Hopkinsville freshman Emily Jeffords listens to the band director during the Big Red Marching Band’s practice before the game on Thursday outside Smith Stadium. Shaban Athuman/HERALD

Brooke Wright

On a Monday afternoon as students are finishing up their classes, the WKU Big Red Marching Band is just preparing for a refresher on its half-time show for mid-week rehearsal. The weather is humid, but that doesn’t stop the members of the BRMB from giving their all as they go over each set of marching drill.

The marching band takes one week before the start of the fall semester to learn the season’s halftime show. During the semester, the students are enrolled in the class where they practice every Monday, Wednesday and Friday for two hours to reinforce the marching drill they learned.

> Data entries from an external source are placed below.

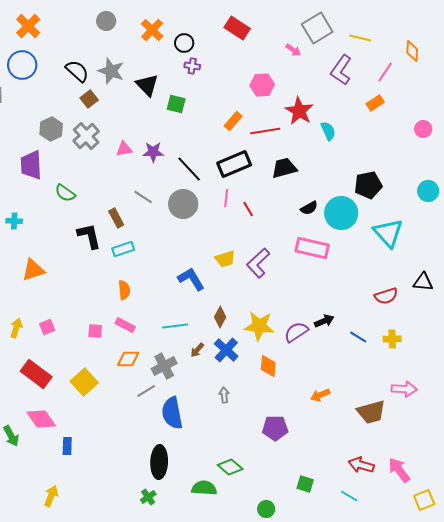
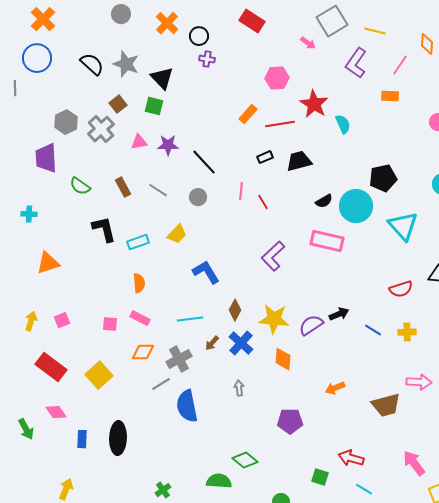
brown square: (89, 99) -> (118, 104), moved
orange rectangle: (375, 103) -> (390, 96), turned 36
green square: (176, 104) -> (154, 106), moved
black rectangle: (234, 164) -> (265, 157), moved, size x0.5
gray circle: (183, 204) -> (198, 197), size x0.6
brown rectangle: (116, 218) -> (123, 187), moved
yellow trapezoid: (225, 259) -> (177, 234), moved, turned -30
pink diamond: (41, 419) -> (56, 412), size x0.7
black ellipse: (159, 462) -> (118, 438), moved
red arrow: (361, 465) -> (351, 458), moved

The BRMB is one of the larger communities of students on campus, totaling at around 250 members this season. The marching band is more than just a time filler for halftime at the football games. They cheer on the Toppers to help them reach victory and bring more pep and excitement to the games.

Owensboro senior Cory Burdette, a history and social studies double major, commented on what he loves most about being in the band.

“For me it would have to be the crowd appreciation,” Burdette said. “Whenever we play the Fight Song, they always join in and sing along. I love being in the BRMB. Because of my experiences, I will have memories that I can look back on, and I have made friendships that will last a lifetime.”

The size of the BRMB has grown considerably during the past years. The band is the largest it has been in WKU history. Associate Director of Bands, Jeff Bright, said that 70 percent of the marching band are non-music majors.

“We have over 60 different majors within the group,” Bright said. “I’ve been the associate director of bands here at WKU for 11 years now. My philosophy is marching band should be open to all people who enjoy that activity. We are the most diverse group on campus.”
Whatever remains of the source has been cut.